Heart for service?
Jun 10, 2026
The elected official compensation increase should be limited to a simple inflation adjustment. Math in the June 11 report shows some stretch logic to satisfy direction from the Park City Council (kudos to city staff, it’s their job), but some components are loosely relevant and not the core issue
anyway.
This change fundamentally alters the nature of the role without having the real conversation regarding our local form of government.
Our city already employs professional staff and a city manager with deep expertise and relevant education, compensated accordingly: strong salaries, excellent benefits, and guaranteed contracts. Compensation packages often exceed $200,000 for managers, with executives approaching $300,000, plus severance parachutes into the millions.
Park City’s elected officials are meant to represent the voice of the people and guide policy, not be experts in all aspects of government administration to the point it’s a full-time job. That’s why the main qualification to influence hundreds of millions of dollars and our community direction is less about an accomplished resume and more about a perception of who cares most or who our friends’ friends are.
If we’re turning elected officials into full-time professionals and sidelining the staff’s expertise, then we should offset it by reducing staff pay. Fair’s fair, although it’s a really bad idea.
Making elected office a career invites trouble: like temptation of bowing to influence to protect personal income, eroding true community interests. If you can’t live here on the new full-time salary without a second job, then you can’t serve. Or is having two jobs OK in that scenario? A family of four AMI is almost $170,000. Seems this policy is one of unintended exclusion, impacting the “forgotten middle” and families. Plugging one hole opens up multiple new ones.

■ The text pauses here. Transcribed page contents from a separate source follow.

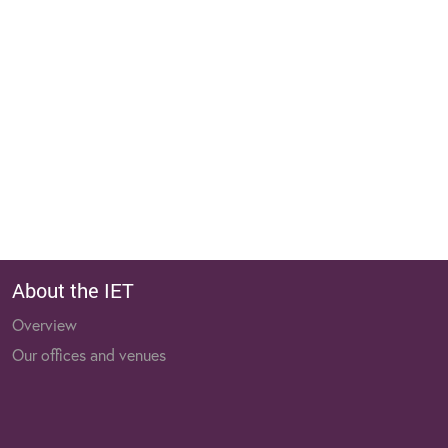
About the IET
Overview
Our offices and venues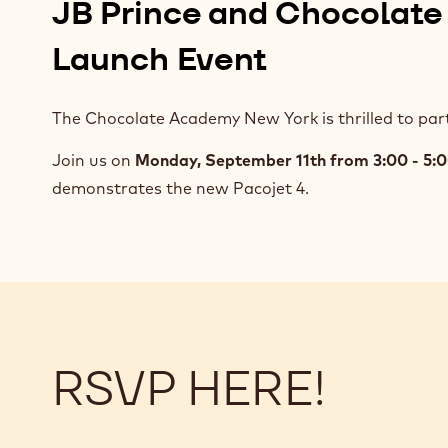
JB Prince and Chocolate
Launch Event
The Chocolate Academy New York is thrilled to part
Join us on
Monday, September 11th from 3:00 - 5
demonstrates the new Pacojet 4.
RSVP HERE!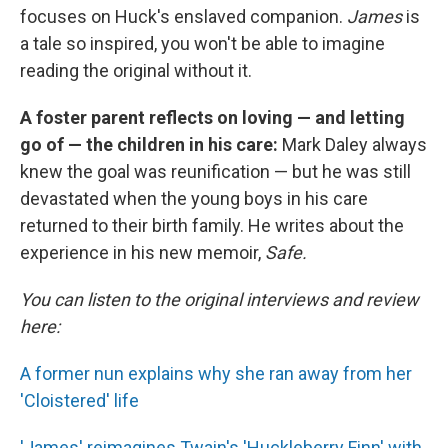
focuses on Huck's enslaved companion.
James
is
a tale so inspired, you won't be able to imagine
reading the original without it.
A foster parent reflects on loving — and letting
go of — the children in his care:
Mark Daley always
knew the goal was reunification — but he was still
devastated when the young boys in his care
returned to their birth family. He writes about the
experience in his new memoir,
Safe.
You can listen to the original interviews and review
here:
A former nun explains why she ran away from her
'Cloistered' life
'James' reimagines Twain's 'Huckleberry Finn' with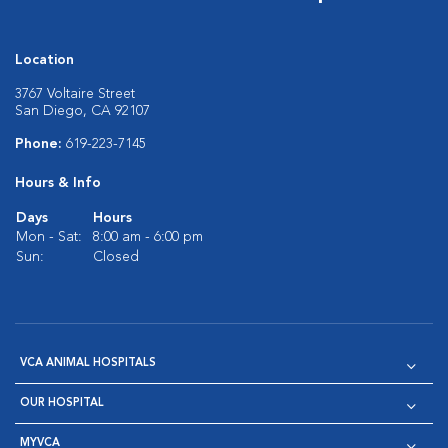
Location
3767 Voltaire Street
San Diego, CA 92107
Phone:
619-223-7145
Hours & Info
Days
Hours
Mon - Sat:
8:00 am - 6:00 pm
Sun:
Closed
VCA ANIMAL HOSPITALS
OUR HOSPITAL
MYVCA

If the goal is truly greater inclusion, get creative: Stagger meeting times for different worker shifts, hold occasional weekend or weekday meetings on slower days for hospitality workers, and keep remote attendance fully open. Money doesn’t solve this.
And let’s be honest, a councilor adamantly selling this raise as inclusion tried to restrict remote attendance last year, despite many residents having to travel for work to afford living and raising families here. It’s OK to exclude them? Quite the plot twist.

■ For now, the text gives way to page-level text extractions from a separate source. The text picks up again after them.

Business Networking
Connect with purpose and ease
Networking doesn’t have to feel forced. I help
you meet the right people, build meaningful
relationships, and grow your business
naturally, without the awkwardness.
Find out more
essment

If the massive raise is truly warranted, prove it’s not self-serving. Implement it in two stages, announcing it before the next election cycles (June 2027 and June 2029), effective the following Jan. 1 before the elected take office. That way we’ll see impacts on candidacy (good or bad) before it even takes effect instead of playing pick-a-number with taxpayer dollars.
Doing it now isn’t just a bad look. It’s bad governance.
Please keep the role what it was meant to be: genuine public service.